Interview with Dr. Robert Barnett: “Tibetan Language: Policy and Practice”
By Matt Adler, Culturally Curious | January 20, 2015
Ever since I was a teenager, I’ve taken an interest in Tibet. As a high schooler, I was a member of Students for a Free Tibet and last year, I participated in the International Campaign for Tibet’s lobby day in D.C. As a Jew, I feel great solidarity with the Tibetan people- a people displaced from their land and striving to maintain their culture both at home and in their Diaspora.
A key aspect of culture is language. In this interview, I had the wonderful opportunity to interview Tibet expert Dr. Robert Barnett from Columbia University about the Tibetan language. The language is complex and in fact there are various dialects that are (upon first encounter) mutually unintelligible. A Tibetan told once told me his mother met the Dalai Lama. He asked her how it went. She said “it would’ve been better if he spoke Tibetan”- the two spoke different dialects. Dr. Barnett sheds light on the dialects of Tibetan as well as political, economic, and educational issues facing the language. I am grateful for the time he took to share his thoughts with me. Here is the unedited interview below:
- To what degree is the Lhasa dialect of Tibetan emerging as a lingua franca (in diaspora communities and/or within Tibet) and why?

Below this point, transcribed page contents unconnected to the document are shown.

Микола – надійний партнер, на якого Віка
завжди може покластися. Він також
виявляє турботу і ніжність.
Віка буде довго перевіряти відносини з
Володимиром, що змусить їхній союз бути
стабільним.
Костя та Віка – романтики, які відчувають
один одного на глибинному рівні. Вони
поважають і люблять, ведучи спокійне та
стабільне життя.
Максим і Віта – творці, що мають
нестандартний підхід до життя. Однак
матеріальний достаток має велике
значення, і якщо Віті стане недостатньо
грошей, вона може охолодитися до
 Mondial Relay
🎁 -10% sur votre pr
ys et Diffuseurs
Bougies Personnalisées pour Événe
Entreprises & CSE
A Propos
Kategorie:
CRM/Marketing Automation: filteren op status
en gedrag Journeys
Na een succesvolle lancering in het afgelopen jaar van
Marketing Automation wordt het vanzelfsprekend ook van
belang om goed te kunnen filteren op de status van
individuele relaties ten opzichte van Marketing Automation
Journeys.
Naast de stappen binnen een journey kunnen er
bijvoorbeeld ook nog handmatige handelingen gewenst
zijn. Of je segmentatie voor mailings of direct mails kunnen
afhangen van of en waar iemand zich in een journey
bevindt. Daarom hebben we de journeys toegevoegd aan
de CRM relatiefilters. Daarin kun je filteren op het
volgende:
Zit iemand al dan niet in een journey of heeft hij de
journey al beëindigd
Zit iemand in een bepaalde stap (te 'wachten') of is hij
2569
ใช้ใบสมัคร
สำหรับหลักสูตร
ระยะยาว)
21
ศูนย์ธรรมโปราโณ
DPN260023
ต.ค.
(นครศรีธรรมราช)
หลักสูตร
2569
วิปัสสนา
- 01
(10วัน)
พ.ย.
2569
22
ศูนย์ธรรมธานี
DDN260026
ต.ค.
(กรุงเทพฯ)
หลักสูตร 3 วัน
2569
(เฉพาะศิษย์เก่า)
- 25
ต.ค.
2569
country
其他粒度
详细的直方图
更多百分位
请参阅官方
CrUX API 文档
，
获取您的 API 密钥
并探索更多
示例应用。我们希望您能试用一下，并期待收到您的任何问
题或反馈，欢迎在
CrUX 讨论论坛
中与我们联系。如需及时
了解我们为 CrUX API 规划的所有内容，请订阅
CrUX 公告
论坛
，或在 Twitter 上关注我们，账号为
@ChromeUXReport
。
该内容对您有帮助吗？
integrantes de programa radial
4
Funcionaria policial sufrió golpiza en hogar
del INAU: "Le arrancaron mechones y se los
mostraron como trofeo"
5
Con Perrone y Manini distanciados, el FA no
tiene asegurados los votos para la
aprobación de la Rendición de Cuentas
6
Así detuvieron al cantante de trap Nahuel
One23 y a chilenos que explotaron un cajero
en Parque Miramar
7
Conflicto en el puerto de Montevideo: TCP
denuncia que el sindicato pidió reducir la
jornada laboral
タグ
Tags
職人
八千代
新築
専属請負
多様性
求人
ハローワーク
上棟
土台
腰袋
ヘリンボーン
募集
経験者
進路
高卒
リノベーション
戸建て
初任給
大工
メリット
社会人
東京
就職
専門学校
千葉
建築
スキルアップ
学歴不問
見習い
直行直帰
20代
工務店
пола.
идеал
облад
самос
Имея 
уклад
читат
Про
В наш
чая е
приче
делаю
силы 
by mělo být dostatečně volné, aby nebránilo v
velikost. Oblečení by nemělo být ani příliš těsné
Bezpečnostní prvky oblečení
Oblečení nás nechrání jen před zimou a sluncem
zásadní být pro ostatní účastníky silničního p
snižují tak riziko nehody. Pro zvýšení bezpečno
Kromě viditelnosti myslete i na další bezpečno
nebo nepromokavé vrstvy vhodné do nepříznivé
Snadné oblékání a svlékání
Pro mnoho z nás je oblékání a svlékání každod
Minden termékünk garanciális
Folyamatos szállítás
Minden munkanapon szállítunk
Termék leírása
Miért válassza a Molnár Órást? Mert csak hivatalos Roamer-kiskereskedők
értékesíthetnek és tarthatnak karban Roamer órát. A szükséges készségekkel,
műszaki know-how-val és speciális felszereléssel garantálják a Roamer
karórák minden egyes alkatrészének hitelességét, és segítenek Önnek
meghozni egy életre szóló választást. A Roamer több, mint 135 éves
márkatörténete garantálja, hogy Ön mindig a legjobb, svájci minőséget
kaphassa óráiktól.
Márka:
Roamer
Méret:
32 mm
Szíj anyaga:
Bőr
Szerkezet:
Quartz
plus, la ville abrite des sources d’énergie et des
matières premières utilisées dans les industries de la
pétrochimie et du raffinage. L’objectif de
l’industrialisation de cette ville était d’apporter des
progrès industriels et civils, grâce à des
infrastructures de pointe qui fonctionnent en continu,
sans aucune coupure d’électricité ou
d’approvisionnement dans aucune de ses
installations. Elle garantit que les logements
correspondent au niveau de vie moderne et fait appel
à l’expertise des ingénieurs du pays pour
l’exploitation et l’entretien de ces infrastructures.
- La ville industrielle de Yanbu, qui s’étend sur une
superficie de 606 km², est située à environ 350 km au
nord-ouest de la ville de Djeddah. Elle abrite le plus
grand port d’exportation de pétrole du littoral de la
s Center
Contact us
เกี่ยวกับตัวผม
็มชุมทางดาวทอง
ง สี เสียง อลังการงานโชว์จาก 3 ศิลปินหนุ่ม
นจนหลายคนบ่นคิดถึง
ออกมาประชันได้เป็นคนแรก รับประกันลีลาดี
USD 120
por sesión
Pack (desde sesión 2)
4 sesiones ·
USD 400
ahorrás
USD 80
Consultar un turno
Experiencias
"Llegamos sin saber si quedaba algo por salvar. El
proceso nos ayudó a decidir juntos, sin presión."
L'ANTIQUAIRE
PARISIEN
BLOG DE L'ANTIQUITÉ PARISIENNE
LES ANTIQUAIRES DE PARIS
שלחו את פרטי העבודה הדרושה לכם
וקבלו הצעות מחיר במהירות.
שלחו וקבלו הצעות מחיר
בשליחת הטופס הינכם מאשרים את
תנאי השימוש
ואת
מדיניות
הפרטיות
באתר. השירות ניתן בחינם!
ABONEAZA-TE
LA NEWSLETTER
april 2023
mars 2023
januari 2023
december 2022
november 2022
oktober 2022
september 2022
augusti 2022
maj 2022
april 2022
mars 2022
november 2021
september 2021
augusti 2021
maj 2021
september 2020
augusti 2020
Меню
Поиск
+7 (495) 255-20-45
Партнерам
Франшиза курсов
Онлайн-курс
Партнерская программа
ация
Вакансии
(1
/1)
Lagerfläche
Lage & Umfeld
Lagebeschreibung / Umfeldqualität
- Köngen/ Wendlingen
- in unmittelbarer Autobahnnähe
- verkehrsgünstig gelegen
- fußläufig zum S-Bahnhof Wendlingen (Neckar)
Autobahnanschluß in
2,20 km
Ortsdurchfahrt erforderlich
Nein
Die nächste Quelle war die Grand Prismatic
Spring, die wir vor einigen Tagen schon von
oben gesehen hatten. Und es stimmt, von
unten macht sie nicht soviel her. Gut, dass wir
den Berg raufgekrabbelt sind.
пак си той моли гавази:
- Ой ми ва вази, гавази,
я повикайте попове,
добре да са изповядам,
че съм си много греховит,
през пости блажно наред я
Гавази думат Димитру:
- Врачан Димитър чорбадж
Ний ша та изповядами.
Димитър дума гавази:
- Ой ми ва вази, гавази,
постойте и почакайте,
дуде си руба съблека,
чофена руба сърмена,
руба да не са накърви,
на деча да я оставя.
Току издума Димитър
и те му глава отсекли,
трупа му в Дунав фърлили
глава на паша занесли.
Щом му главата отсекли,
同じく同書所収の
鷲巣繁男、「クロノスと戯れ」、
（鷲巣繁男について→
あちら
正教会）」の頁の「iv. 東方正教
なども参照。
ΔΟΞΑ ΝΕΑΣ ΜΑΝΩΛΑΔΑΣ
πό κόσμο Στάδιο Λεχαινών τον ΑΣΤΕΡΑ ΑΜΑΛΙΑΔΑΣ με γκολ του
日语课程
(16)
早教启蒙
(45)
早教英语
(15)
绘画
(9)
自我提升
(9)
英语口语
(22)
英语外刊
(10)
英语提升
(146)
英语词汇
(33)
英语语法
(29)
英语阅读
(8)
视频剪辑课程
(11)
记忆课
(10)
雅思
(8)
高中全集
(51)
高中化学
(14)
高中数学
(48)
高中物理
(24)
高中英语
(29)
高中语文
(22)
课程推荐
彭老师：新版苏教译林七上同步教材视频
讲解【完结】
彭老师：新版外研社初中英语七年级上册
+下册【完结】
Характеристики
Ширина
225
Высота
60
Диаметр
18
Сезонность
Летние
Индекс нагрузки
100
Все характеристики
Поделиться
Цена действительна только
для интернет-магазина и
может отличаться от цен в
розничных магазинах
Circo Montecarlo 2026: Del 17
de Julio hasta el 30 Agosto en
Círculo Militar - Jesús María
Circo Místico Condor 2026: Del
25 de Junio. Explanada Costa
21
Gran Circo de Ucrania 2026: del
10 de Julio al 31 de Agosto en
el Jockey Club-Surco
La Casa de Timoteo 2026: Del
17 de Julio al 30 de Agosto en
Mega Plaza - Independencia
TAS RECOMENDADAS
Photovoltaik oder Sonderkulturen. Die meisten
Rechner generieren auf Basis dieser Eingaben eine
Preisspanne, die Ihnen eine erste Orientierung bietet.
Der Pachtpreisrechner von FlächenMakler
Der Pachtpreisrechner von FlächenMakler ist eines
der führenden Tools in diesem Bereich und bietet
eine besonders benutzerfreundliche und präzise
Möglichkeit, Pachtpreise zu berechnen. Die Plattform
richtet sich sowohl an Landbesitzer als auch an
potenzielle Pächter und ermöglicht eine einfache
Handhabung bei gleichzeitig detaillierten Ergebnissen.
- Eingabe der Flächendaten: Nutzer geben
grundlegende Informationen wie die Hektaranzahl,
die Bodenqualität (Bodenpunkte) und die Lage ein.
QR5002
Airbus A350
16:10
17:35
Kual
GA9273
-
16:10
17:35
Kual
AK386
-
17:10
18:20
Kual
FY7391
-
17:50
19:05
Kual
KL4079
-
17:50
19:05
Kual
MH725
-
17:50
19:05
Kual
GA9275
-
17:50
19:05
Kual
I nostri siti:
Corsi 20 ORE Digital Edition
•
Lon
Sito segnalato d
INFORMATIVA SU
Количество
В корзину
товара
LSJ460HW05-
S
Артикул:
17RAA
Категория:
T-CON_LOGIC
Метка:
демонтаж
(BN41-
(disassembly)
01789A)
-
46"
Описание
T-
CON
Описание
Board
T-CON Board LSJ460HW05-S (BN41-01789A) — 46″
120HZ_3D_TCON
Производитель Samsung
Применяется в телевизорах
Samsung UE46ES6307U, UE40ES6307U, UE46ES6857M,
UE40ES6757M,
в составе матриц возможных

The Tibetan spoken among exiles is more or less a variant of Lhasa Tibetan – you can hear some differences in accent and phraseology, but there’s no problem for speakers of each variant to understand each other. So Lhasa Tibetan has become a standard for those who interact with exiles, and is the form of Tibetan that’s usually taught to foreigners. That’s a function of history and politics, not statistics, though: the exiles are not significant numerically – 97% of Tibetans remain in Tibet – but they are influential outside Tibet through their engagement with the media, politics, and religion. Within the entire Tibetan area, Lhasa Tibetan is spoken or understood by roughly half the population and is the dialect used on Tibet TV, so it’s the most prevalent form of Tibetan.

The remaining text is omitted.